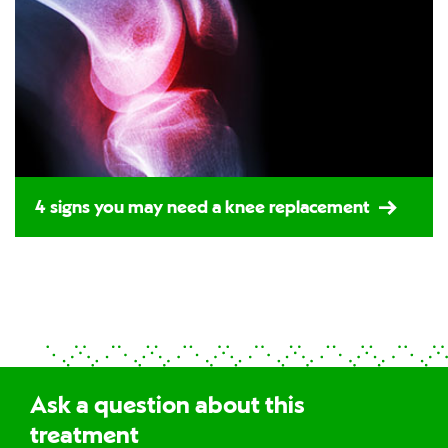
4 signs you may need a knee replacement
Ask a question about this
treatment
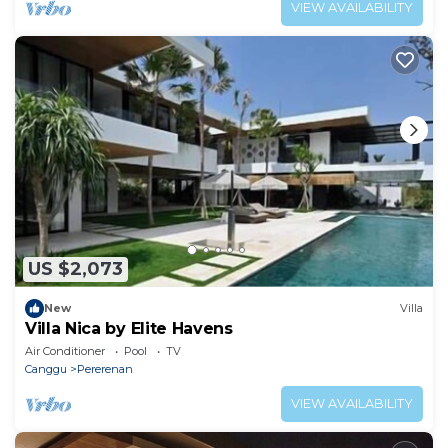
VIEW AVAILABILITY
US $2,073
New
Villa
Villa Nica by Elite Havens
Air Conditioner
Pool
TV
Canggu
Pererenan
VIEW AVAILABILITY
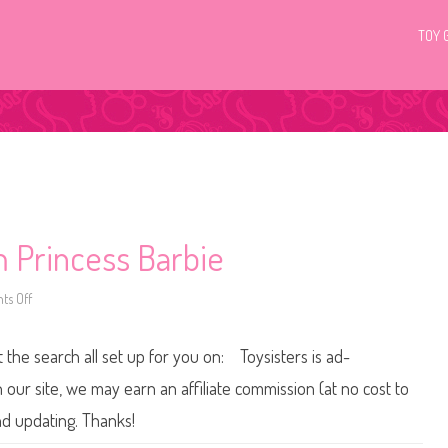
TOY 
 Princess Barbie
s Off
o
n
1
9
t the search all set up for you on: Toysisters is ad-
9
9
/
ur site, we may earn an affiliate commission (at no cost to
2
0
nd updating. Thanks!
0
0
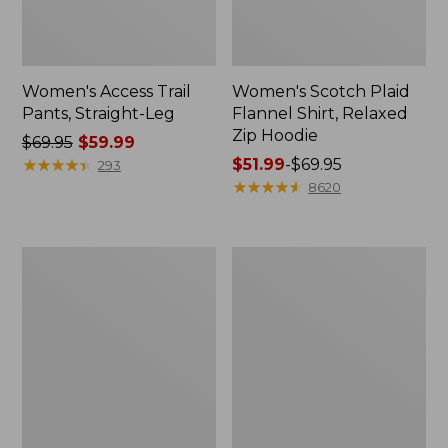
Women's Access Trail
Women's Scotch Plaid
Pants, Straight-Leg
Flannel Shirt, Relaxed
Zip Hoodie
Price
$69.95
$59.99
was
★
★
★
★
★
★
★
★
★
★
Price
$51.99
-
$69.95
293
from:
range
★
★
★
★
★
★
★
★
★
★
8620
$69.95
from:
now:
$51.99
$59.99
to:
Men's
Men's
$69.95
Comfort
Essential
Stretch
Graphic
Performance®
Sweatshirts,
Polo,
Hoodie
Short-
Sleeve,
Slightly
Fitted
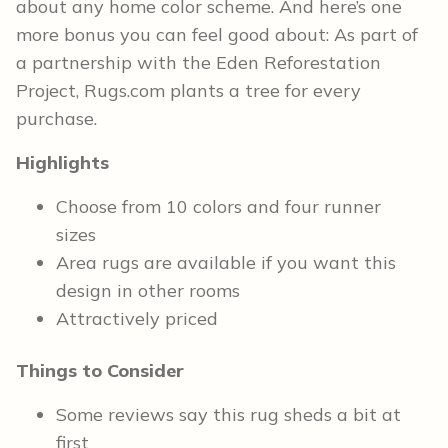
about any home color scheme. And here’s one
more bonus you can feel good about: As part of
a partnership with the Eden Reforestation
Project, Rugs.com plants a tree for every
purchase.
Highlights
Choose from 10 colors and four runner
sizes
Area rugs are available if you want this
design in other rooms
Attractively priced
Things to Consider
Some reviews say this rug sheds a bit at
first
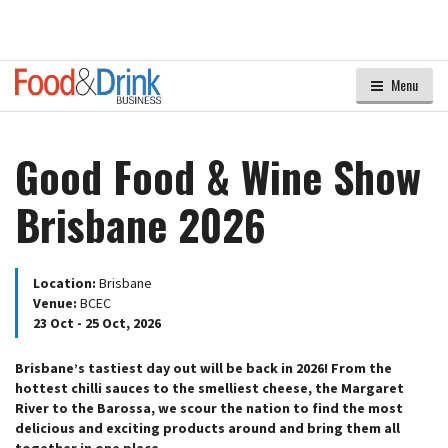
Menu
Good Food & Wine Show
Brisbane 2026
Location:
Brisbane
Venue:
BCEC
23 Oct - 25 Oct, 2026
Brisbane’s tastiest day out will be back in 2026! From the
hottest chilli sauces to the smelliest cheese, the Margaret
River to the Barossa, we scour the nation to find the most
delicious and exciting products around and bring them all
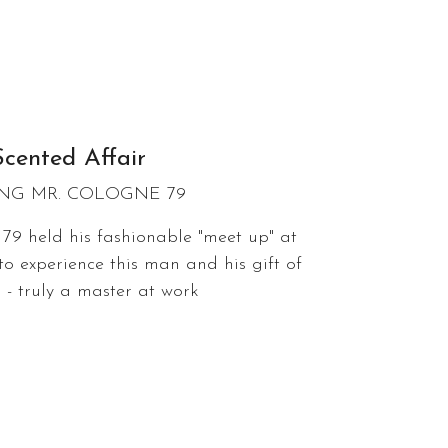
Scented Affair
NG MR. COLOGNE 79
79 held his fashionable "meet up" at
to experience this man and his gift of
 - truly a master at work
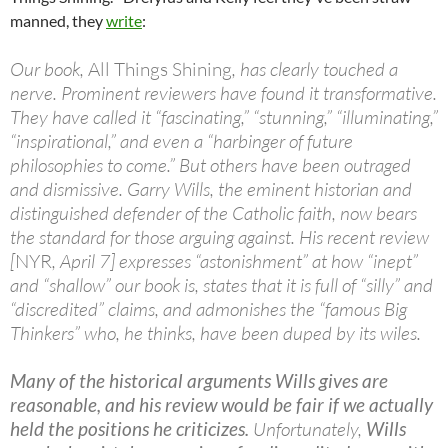
manned, they
write
:
Our book,
All Things Shining
, has clearly touched a
nerve. Prominent reviewers have found it transformative.
They have called it “fascinating,” “stunning,” “illuminating,”
“inspirational,” and even a “harbinger of future
philosophies to come.” But others have been outraged
and dismissive. Garry Wills, the eminent historian and
distinguished defender of the Catholic faith, now bears
the standard for those arguing against. His recent review
[
NYR
, April 7] expresses “astonishment” at how “inept”
and “shallow” our book is, states that it is full of “silly” and
“discredited” claims, and admonishes the “famous Big
Thinkers” who, he thinks, have been duped by its wiles.
Many of the historical arguments Wills gives are
reasonable, and his review would be fair if we actually
held the positions he criticizes.
Unfortunately,
Wills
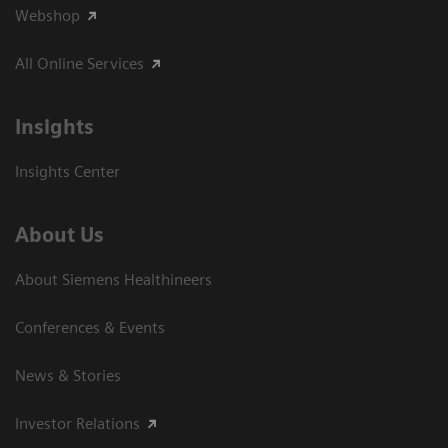
Webshop
All Online Services
Insights
Insights Center
About Us
About Siemens Healthineers
Conferences & Events
News & Stories
Investor Relations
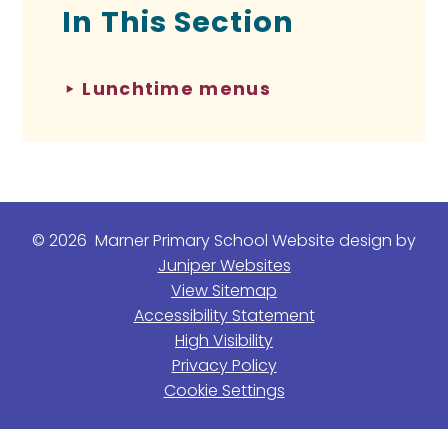
In This Section
Lunchtime menus
© 2026 Marner Primary School
Website design by
Juniper Websites
View Sitemap
Accessibility Statement
High Visibility
Privacy Policy
Cookie Settings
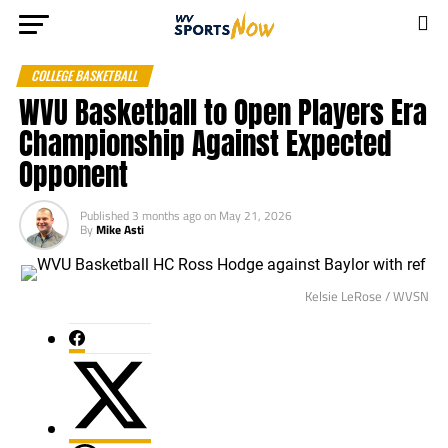
COLLEGE BASKETBALL
WVU Basketball to Open Players Era
Championship Against Expected
Opponent
Published
3 months ago
on
May 21, 2026
By
Mike Asti
Kelsie LeRose / WVSN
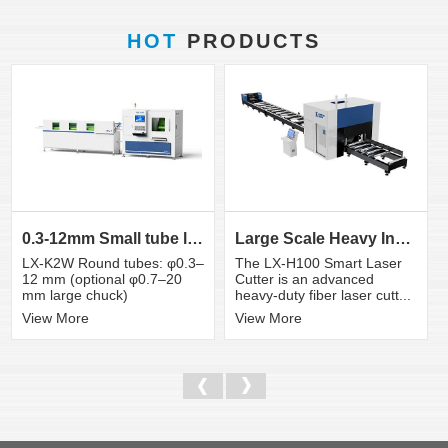
HOT
PRODUCTS
0.3-12mm Small tube laser cutting machine
Large Scale Heavy Industry Laser Cutting Equipment | ...
LX-K2W Round tubes: φ0.3–
The LX-H100 Smart Laser
12 mm (optional φ0.7–20
Cutter is an advanced
mm large chuck)
heavy-duty fiber laser cutt...
View More
View More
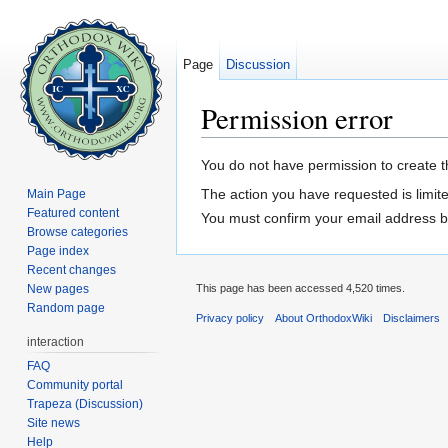
Page
Discussion
Permission error
Jump to:
navigation
,
search
You do not have permission to create th
The action you have requested is limite
Main Page
Featured content
You must confirm your email address b
Browse categories
Page index
Recent changes
New pages
This page has been accessed 4,520 times.
Random page
Privacy policy
About OrthodoxWiki
Disclaimers
interaction
FAQ
Community portal
Trapeza (Discussion)
Site news
Help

◆ ◆ ◆

■ Task item ■
Using the records above, work out how many lines hold the string "Brisbane"; answer with that number alone.

■ Expected answer ■
3